◆ Work required ◆
Within the records below, find each line with the word "Activeer" and copy it out.

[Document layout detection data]
..........
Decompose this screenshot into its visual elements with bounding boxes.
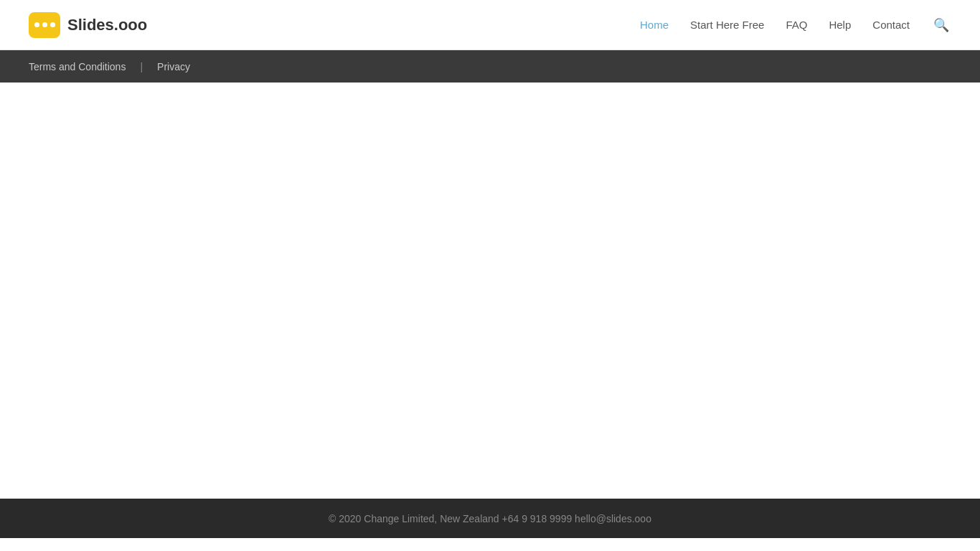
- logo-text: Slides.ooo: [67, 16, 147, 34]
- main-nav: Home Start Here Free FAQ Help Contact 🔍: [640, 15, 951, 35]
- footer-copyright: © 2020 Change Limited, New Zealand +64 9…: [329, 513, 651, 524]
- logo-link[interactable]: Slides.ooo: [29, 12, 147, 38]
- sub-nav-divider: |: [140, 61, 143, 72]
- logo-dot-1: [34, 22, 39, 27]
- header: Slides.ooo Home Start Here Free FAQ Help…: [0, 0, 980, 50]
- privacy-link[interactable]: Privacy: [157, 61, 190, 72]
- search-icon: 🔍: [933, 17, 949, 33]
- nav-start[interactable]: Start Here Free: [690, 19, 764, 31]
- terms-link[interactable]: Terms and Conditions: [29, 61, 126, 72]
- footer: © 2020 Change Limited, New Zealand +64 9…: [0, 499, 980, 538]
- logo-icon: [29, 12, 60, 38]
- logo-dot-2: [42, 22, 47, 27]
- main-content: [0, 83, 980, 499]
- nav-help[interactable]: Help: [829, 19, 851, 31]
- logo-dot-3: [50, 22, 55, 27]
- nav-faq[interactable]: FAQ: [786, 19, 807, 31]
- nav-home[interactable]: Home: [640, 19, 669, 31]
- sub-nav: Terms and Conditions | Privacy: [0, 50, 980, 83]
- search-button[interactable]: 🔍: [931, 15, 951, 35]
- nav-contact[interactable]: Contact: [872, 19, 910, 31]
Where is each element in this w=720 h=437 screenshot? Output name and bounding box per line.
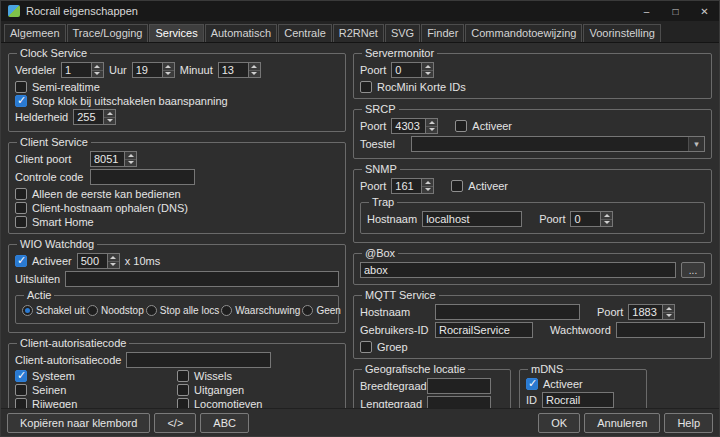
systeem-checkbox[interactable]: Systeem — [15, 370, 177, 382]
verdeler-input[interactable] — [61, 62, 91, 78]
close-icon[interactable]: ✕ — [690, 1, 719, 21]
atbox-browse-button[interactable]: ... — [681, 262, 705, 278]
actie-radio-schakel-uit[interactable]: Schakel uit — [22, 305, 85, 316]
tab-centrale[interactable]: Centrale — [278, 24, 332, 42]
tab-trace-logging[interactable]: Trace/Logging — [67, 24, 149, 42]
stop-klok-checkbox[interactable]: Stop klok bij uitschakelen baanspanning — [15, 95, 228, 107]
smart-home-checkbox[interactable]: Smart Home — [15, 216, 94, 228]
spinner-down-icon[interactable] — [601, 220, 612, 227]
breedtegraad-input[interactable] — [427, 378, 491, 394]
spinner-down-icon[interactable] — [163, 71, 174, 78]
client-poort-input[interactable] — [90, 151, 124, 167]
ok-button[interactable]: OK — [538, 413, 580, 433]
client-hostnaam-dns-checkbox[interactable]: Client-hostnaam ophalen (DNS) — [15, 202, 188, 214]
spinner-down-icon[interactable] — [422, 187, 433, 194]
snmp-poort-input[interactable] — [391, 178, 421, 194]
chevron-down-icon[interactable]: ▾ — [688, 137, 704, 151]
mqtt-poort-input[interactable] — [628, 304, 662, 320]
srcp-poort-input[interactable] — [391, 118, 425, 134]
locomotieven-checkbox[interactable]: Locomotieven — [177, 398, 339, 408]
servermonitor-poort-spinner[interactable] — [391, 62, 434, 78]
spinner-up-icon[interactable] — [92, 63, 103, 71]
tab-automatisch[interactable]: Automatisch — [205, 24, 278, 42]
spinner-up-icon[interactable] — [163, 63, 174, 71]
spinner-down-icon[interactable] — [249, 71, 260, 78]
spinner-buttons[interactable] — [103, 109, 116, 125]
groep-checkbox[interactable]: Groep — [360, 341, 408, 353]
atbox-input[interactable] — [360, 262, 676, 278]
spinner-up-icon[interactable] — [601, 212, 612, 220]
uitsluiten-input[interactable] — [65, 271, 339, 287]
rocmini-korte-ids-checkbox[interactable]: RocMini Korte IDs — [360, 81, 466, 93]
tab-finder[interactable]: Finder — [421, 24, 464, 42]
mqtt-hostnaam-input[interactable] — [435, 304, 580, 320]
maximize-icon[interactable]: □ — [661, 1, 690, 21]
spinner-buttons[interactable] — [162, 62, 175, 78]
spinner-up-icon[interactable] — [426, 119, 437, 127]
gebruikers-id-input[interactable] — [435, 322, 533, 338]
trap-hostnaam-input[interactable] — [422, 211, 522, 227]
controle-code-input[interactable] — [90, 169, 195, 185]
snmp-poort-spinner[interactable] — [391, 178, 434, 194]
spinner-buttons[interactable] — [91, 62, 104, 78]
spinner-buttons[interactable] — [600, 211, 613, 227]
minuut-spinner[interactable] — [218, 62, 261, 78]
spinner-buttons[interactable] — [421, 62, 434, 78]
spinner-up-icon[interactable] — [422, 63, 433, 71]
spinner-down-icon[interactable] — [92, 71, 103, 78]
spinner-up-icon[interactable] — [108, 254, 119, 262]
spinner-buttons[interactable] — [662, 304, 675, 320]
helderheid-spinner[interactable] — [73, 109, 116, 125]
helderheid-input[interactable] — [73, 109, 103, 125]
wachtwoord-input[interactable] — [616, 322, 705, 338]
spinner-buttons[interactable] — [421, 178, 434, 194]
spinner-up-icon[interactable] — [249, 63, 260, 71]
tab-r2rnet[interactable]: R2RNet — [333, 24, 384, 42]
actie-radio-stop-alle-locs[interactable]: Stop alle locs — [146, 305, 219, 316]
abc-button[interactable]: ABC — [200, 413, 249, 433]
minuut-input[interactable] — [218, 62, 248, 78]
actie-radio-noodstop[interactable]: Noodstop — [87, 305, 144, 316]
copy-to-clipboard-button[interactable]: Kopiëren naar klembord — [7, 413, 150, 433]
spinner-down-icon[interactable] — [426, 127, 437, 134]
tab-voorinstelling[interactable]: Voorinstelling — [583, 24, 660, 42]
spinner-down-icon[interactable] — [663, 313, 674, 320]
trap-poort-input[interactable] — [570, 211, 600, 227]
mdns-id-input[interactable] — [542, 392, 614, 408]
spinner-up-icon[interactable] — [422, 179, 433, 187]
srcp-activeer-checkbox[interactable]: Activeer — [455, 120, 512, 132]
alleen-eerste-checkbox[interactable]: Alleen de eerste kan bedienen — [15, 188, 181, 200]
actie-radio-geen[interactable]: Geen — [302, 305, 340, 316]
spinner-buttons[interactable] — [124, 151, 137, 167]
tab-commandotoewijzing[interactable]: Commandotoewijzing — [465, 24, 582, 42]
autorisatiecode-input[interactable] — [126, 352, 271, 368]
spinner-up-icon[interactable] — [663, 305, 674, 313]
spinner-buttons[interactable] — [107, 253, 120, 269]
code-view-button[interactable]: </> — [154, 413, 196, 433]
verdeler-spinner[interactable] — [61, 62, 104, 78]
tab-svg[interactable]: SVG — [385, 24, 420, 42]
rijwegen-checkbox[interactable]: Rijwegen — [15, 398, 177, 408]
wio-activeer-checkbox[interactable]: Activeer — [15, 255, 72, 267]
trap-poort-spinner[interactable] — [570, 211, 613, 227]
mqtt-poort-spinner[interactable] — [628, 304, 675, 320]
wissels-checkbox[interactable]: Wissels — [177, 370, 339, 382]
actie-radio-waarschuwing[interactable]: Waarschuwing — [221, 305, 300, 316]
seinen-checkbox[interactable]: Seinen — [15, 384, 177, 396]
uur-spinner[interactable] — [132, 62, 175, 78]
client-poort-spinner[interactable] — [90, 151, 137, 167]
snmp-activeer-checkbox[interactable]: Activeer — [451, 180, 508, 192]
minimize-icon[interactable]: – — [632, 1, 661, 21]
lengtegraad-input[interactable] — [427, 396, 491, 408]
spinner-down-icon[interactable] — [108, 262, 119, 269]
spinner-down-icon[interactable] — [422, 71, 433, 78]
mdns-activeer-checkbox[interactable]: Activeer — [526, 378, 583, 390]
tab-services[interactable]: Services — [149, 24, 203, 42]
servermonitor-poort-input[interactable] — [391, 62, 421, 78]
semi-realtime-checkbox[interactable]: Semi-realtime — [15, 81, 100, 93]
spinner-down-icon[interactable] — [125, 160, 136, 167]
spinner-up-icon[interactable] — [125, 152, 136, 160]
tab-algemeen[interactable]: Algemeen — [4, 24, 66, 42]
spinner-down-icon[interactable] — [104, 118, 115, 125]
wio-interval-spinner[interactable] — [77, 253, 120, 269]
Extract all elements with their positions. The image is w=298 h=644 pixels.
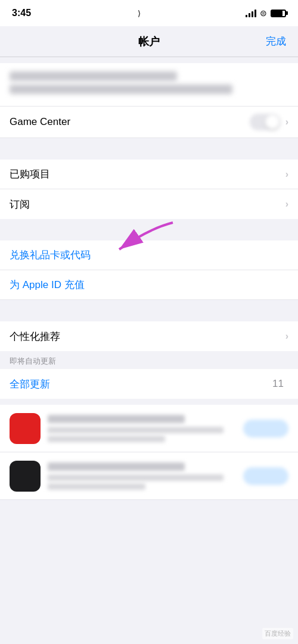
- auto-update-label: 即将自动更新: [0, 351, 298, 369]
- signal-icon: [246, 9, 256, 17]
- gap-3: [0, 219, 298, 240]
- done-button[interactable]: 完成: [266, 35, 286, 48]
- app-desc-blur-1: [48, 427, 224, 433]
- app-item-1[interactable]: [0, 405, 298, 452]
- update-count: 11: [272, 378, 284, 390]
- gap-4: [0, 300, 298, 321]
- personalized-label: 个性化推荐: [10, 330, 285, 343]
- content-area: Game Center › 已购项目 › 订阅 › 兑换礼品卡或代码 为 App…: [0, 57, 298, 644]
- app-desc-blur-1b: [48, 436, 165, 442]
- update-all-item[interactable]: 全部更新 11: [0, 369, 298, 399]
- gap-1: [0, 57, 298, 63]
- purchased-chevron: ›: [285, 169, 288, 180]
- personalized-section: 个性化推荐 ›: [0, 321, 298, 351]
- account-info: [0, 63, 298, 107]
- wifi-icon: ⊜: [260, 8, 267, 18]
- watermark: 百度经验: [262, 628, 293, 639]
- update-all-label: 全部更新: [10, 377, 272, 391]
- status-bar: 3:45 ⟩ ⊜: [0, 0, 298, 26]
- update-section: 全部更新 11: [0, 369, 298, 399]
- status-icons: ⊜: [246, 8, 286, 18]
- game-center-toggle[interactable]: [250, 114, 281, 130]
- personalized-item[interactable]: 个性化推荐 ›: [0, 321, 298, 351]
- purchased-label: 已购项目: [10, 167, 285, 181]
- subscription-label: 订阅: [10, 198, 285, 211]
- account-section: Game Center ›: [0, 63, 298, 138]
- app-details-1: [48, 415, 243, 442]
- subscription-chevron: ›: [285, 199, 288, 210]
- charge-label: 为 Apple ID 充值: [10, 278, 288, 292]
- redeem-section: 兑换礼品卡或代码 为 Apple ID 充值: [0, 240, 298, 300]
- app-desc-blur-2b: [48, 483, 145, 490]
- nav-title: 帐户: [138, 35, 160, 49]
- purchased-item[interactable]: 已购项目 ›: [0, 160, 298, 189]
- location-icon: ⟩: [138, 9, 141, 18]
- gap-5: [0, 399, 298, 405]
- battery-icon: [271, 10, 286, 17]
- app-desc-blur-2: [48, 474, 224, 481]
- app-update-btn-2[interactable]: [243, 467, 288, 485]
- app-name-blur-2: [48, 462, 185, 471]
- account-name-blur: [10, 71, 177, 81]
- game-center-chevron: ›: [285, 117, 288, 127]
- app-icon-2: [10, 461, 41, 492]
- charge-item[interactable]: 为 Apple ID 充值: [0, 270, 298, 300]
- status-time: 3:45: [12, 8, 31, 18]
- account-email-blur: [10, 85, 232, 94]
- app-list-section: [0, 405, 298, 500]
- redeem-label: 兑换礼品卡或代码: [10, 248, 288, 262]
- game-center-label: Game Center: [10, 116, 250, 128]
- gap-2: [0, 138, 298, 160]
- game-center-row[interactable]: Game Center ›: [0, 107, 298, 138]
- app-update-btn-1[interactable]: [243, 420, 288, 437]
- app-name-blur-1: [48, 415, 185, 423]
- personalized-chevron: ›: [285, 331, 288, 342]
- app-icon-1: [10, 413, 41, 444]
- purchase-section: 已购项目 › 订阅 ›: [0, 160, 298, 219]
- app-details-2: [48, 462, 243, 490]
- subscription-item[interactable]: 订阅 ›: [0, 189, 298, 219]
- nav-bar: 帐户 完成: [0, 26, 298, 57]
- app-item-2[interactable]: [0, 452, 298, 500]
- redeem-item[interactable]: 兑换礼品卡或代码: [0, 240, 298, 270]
..........
◆ Finished exercise ◆
srcp-activeer-checkbox[interactable]: Activeer — [455, 120, 512, 132]
wio-activeer-checkbox[interactable]: Activeer — [15, 255, 72, 267]
snmp-activeer-checkbox[interactable]: Activeer — [451, 180, 508, 192]
mdns-activeer-checkbox[interactable]: Activeer — [526, 378, 583, 390]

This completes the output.